UCSC now offers a new bioengineering major. Professor Manduchi is heading up a research team to engineer equipment to help blind people negotiate their environment. They've invented a laser cane that can sense obstacles in a person's path. A computer mouse that translates onscreen features into tactile sensations. They're combining a camera and computer in a cell phone to help blind people find bathrooms and elevators in unfamiliar locations. It takes engineering, and an understanding of society, and disability, and environment.
UC Santa Cruz's physics department is rated #1 in the nation for citation impact. Alan Litke, an adjunct professor of physics at UCSC, has been conducting research at the intersection of physics and biology developing new technology for studying neural networks in brain tissue. While Alexander Sher, a post-doctoral researcher, is studying neural networks in the retina. They're developing technologies that may some day be used to enable blind people to see.
UCSC offers the first major in the UC system in computer game design. Think about it. Technology. Storytelling. Art. Business. Big business.
Our anthropologists have joined with our Earth and Planetary Sciences professors to study the diet of early human ancestors.
Our literature department has joined our history department to study recently discovered texts of ancient India.
Our nano engineers have found a way to harness light on a computer chip to create highly sensitive chemical and biological sensors. They then teamed with our chemists and our molecular biologists to develop new portable devices for medical diagnostics and environmental testing.
Our astronomy department, always ranked among the very best in the nation, is uncovering clues to the evolution of globular clusters, having discovered a star cluster more than a billion light-years away.
Our literature faculty created the Dickens Project, now recognized internationally as the premier center for Dickens studies in the world.
Our theater arts faculty and campus administrators had the foresight to establish Shakespeare Santa Cruz as a professional theater company with residence on campus, and its annual festival is now one of the most celebrated events of its kind in the nation.

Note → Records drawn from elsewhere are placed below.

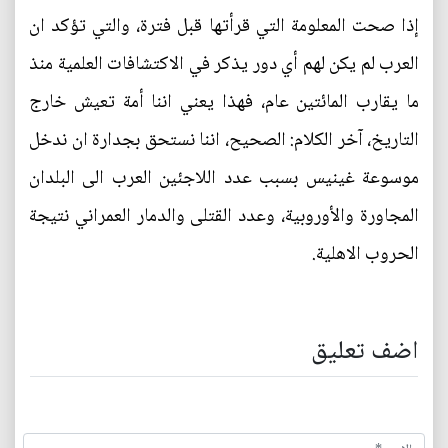
إذا صحت المعلومة التي قرأتها قبل فترة، والتي تؤكد ان
العرب لم يكن لهم أي دور يذكر في الاكتشافات العلمية منذ
ما يقارب المائتين عام، فهذا يعني اننا أمة تعيش خارج
التاريخ، آخر الكلام: الصحيح، اننا نستحق بجدارة ان ندخل
موسوعة غينيس بسبب عدد اللاجئين العرب الى البلدان
المجاورة والأوروبية، وعدد القتلى والدمار العمراني نتيجة
الحروب الاهلية.
اضف تعليق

To get to Theater Arts, walk down Science Hill, and enter the woods once again. Cross another footbridge and chasm, and wend your way west until suddenly you arrive at Performing Arts, home of a theater in the round. The Performing Arts Center is about to be augmented with a major new Arts Complex, offering more performing venues and a museum, an arts center to draw the town community, one that will stretch across the road, and through the fields to connect with the Music Center overlooking the sparkling bay.

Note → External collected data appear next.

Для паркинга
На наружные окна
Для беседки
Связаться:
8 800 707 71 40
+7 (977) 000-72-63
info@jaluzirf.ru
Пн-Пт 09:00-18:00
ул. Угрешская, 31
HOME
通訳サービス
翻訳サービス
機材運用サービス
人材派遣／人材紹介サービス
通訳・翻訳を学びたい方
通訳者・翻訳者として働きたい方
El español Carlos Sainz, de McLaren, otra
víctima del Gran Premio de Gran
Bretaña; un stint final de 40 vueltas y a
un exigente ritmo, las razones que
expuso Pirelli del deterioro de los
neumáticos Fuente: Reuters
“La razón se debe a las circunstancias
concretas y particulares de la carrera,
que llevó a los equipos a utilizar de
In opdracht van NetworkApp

As you stand and watch the water, realize just where you are. Smack dab in the dead center of the California Coast. In the middle of farm country, Brussels sprouts, artichokes, lettuce. You're 25 short minutes from the third largest city in California, San Jose. You're in the closest UC campus to the technological center of the world, Silicon Valley. You're staring at the Bay and beyond, at the ocean that leads to the Far East.
You're standing at a flashpoint of invention: musical, artistic, filmic, biological, chemical, nano, historical, linguistic, software.

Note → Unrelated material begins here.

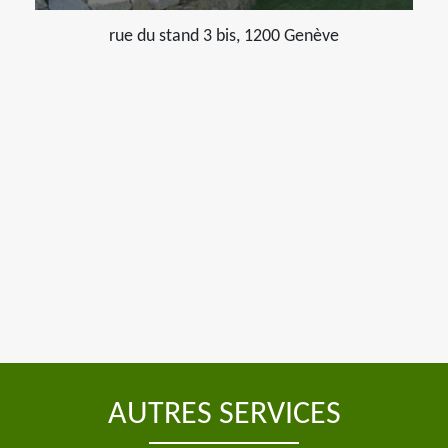
rue du stand 3 bis, 1200 Genève
AUTRES SERVICES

You're standing at the crossroads of policy development: societal, technological, ethical, scientific, environmental.
You're standing where exploration of the deep and stellar past meets the creation of a better future.
You're standing in a community more diverse, with more backgrounds and ethnicities and beliefs, passions and interests than your grandparents ever thought possible.
You're standing among rebels and visionaries. Among people who think. People who care. Care enough to act. To give themselves to the world. And change it.
You're standing at UC Santa Cruz. A place utterly unlike any other.